In purely monetary terms, Darren Clarke's win in the WGC-NEC Invitational in Akron is significant - taking his world-wide earnings for the year to $2,431,653, which is 10th in the global money list - but, in golfing terms, it is far bigger, by Philip Reid.Golf correspondent
Apart from this latest success - the 14th professional win of his career - bringing a three-year exemption on the US Tour, the temptation to play even more frequently Stateside than originally planned is likely to prove irresistible.
One immediate benefit of Clarke's four-stroke win in the NEC, the second of the season's four world golf championship events, is that he will automatically be invited to play in the season-opening Mercedes Championship on next year's US Tour when, for the first time, he will play with a full card. The 35-year-old from Dungannon plans to play a minimum of 16 tournaments Stateside in 2004 and an equal number on this side of the Atlantic, as he seeks to combine membership of both the US and European Tours.
The win also moved Clarke up to 13th from 17th in the world rankings, his highest position since April 21st 2002. With Padraig Harrington remaining at ninth, it means that two Irishmen are now the top-ranked Europeans in the world with 17th-ranked Sergio Garcia next best. For good measure, Clarke's latest heist from America has pushed him up to second in the European Tour Order of Merit, behind Ernie Els.
This latest win from Clarke, his first since the English Open almost 15 months ago, was an overdue one; yet, ironically, it came a week after he missed the cut at the US PGA. In days gone by, Clarke would have made the journey from Rochester to Akron with a dark mist descending over his head. However, since he started work with the sport psychologist Bob Rotella, he has been transformed into a much calmer individual, and that was evident in his final-round play on Sunday when he shot a closing 67 for 12-under-par 268, four shots clear of runner-up Jonathan Kaye and five ahead of Davis Love.

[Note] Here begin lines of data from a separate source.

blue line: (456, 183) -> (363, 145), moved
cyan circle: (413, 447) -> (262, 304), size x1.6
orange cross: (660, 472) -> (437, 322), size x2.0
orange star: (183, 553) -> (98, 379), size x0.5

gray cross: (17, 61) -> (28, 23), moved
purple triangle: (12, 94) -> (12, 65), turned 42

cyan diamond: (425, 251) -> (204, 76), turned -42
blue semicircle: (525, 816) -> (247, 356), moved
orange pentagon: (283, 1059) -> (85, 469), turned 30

Clarke has been working on his mental attitude with Rotella - he spent a week in Florida with him last March before the Players Championship and religiously meets up with him whenever he plays in the US - while he has also benefited from an arm brace coach Butch Harmon gave him at the British Open to refine his swing. It stops his right arm from collapsing, making the swing shorter, wider and, according to Clarke, "allegedly more consistent". So, instead of getting down on himself after missing the midway cut by a shot at the PGA, Clarke made the short flight from Rochester to Akron on the Saturday of the PGA but, due to thunderstorms, he put off his preparatory work until the following day.

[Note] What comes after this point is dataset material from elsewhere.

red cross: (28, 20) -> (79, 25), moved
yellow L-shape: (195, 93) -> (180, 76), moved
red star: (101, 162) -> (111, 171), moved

"Sunday, Monday, Tuesday, Wednesday I prepared as well as I could. I played nine holes each day and spent probably three hours each time playing those nine holes because, as opposed to playing 18 and getting around as fast as I could, I chipped and putted around each green. It's the best I've ever prepared for a tournament, (so) sometimes good things come out of bad things. I was disappointed missing the cut in the PGA but I still looked forward to getting to Akron early."
Indeed, Harmon had looked at his swing during the PGA and felt there wasn't too much wrong with it. "Keep using the brace and you'll be fine," is about all Harmon said to him in the run-up to Akron.
"It's great to see progress not only in my swing, my short game, but from the mental side. It's great to see everything culminate and end up with a win again," insisted Clarke, who remains on in the US this week to play in the inaugural Deutsche Bank Championship in Boston. Clarke only got into the field after world number one Tiger Woods, whose foundation will benefit from the charitable contribution from the event, secured him a sponsor's invite.
Although Clarke admits to being something of an underachiever, the NEC win means he has won every year on tour (at least once) since 1998. As Love, a fellow disciple of Rotella, remarked, "anytime he gets near the lead, he plays very, very well . . . when Darren's on his game, he's one of the best players out here. Sometimes he tries a little bit too hard. We've talked about it. He pushes a little bit too hard sometimes. Instead of letting it happen, he's trying to make it happen." With the victory, the Ulsterman became only the second player to win more than one World Golf Championships event, following Woods, who has seven of the coveted crowns. He is the only European to have won a WGC title, his previous win coming in the Accenture World Matchplay in 2000, when he beat Woods in the final.
"To win another world golf championship event means a lot to me. We have the majors and then the TPC at Sawgrass after that . . . and, after those five tournaments, I think the majority of the guys would pick world golf championships (as next in line)," claimed Clarke.
In securing his first strokeplay win in America, Clarke became the 20th different winner on the US Tour this year - but the first from Europe. "It's great to see so many different players winning, because it means there is so much more depth as opposed to just Tiger winning every week. Everybody loves to see Tiger win the way he plays. He's the best player in the world but there's a lot of other guys can come out and play . . . and when it is your week, it's your week." Clarke had to endure a long wait for it to be his week, but it was a wait that was well and truly worth it. Having played the International, the US PGA and the NEC in America in the past three weeks, he continues the sequence this week in Boston for the Deutsche Bank but, throughout his professional career, he has never managed to follow up a win one week with another the following.